The school continued to grow in the 1970’s and 1980’s. The school received a gymnasium and a library in 1972 and several portable classrooms in 1985.  I arrived shortly after the gym and library were added.  At that time Deer Park served students from kindergarten to grade seven.  George Easy was the Principal.  Today under the leadership of Principal Catherine Robinson Buyukozer, the school continues to serve the community north and east of Keswick from kindergarten through grade eight having an enrolment of 190 students.

Where in Georgina?

Dee Lawrence correctly identified the last mystery picture as 831 – 835 Lake Drive in Jackson’s Point. Bill MacEachern and his wife used to live in the home in the foreground, and they rented out the 3 connecting “townhomes” in the background which were part of their property.
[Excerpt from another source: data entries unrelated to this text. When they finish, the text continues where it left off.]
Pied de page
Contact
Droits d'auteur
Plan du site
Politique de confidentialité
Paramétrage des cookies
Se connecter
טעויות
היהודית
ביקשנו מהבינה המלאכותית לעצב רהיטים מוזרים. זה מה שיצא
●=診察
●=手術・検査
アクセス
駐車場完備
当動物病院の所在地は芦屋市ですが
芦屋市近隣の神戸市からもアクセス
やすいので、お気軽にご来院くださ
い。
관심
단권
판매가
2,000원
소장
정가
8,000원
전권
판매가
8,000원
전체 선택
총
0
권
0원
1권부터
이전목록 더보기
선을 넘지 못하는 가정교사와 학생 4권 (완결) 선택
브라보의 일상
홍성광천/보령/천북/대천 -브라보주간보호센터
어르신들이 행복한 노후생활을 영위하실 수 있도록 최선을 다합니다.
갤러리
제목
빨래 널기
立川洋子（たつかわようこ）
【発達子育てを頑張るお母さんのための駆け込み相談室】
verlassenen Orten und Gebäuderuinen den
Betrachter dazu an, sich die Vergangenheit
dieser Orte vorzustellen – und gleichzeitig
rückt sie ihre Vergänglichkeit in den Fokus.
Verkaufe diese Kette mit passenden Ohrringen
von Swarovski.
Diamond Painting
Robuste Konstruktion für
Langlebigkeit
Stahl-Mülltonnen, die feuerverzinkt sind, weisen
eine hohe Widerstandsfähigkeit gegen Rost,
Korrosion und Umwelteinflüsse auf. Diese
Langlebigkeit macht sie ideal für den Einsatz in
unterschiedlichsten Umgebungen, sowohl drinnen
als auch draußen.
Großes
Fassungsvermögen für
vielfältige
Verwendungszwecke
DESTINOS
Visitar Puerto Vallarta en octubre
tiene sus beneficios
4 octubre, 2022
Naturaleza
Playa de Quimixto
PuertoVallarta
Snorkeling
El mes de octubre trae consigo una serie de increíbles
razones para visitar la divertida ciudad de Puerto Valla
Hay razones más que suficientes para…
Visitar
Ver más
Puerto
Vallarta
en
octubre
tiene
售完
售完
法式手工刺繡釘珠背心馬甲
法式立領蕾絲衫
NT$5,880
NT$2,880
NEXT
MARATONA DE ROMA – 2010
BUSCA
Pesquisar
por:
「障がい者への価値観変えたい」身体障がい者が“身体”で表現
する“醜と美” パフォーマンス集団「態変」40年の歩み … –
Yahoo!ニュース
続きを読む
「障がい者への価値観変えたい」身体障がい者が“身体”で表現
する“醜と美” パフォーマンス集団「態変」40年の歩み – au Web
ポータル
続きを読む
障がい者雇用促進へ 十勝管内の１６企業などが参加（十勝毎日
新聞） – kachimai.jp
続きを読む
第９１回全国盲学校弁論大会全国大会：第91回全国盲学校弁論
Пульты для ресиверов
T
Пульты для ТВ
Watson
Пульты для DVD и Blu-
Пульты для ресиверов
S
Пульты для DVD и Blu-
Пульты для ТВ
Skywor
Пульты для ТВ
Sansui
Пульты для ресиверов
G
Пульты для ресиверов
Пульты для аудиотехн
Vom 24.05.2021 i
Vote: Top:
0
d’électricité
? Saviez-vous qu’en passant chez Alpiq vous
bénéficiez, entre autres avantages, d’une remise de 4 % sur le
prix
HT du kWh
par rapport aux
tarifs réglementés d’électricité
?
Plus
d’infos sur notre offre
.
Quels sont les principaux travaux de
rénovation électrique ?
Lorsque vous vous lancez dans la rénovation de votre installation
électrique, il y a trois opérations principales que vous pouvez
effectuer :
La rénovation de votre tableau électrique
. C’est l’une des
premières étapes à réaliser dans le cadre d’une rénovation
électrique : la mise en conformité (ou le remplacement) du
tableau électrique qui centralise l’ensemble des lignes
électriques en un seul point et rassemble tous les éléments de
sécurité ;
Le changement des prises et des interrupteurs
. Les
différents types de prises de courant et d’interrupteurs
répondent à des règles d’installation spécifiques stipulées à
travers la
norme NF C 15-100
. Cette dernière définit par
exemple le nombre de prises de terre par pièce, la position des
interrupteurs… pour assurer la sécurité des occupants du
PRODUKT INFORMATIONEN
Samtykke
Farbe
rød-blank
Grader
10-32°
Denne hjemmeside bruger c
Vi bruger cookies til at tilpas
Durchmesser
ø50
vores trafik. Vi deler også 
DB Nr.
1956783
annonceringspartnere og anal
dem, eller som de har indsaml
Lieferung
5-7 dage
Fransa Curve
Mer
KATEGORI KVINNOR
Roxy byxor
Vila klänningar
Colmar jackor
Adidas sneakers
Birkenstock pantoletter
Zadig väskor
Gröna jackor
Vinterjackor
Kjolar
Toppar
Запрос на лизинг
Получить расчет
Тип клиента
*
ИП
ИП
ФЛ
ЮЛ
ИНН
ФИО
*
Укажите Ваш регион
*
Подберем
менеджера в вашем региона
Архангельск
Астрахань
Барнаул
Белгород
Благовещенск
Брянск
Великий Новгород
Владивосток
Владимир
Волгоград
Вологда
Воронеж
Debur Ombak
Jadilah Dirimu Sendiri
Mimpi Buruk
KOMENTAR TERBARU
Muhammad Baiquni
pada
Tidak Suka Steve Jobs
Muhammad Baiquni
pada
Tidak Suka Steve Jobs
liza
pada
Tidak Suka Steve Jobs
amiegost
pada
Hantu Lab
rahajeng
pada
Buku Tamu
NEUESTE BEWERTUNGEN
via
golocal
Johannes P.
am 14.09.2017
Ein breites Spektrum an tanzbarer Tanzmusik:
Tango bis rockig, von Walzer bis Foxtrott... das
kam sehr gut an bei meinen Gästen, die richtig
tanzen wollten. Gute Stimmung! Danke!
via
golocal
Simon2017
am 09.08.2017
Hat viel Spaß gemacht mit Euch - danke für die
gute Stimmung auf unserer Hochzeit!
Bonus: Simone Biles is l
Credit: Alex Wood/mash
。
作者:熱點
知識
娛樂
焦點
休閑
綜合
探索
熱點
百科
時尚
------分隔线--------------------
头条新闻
Dee lived with her husband and family in the one on the end when they first arrived in Georgina and began to teach at Sutton P.S.  Can you identify our new mystery picture above?

News and Events

There is potential for calling virtual meetings using ZOOM that needs to be explored.  Your executive will examine this and advise the Board and the membership if this is a tool we may use in this manner.   This would allow us to discuss concerns and issues without meeting face to face.  In the meantime, any and all important news and concerns will be forwarded to the membership via e–mail bulletins to ensure everyone is kept up to date and informed.

The following web link puts Don Mclean’s song “American Pie” into an historical context.   Much of our membership lived through and witnessed the events depicted in the video.  It gives new meaning to the song.  American Pie was the name of the airplane that crashed and carried Buddy Holly, Richie Valens, and the Big Bopper to their deaths.  Click on the link and enjoy!

https://www.youtube.com/watch?v=VhX3b1h7GQw&feature=youtube

Upcoming Events

July 1st – Canada Day will be a virtual celebration this year.

Most other events are on hold for the moment pending decisions by our various levels of government on how we will be opening up and under what conditions we may gather in larger groups.  Due the pandemic restrictions and precautions at this time it is uncertain whether we will be able to hold Harvest Day this September. An e-mail bulletin will be forwarded to the membership as soon as we have any information.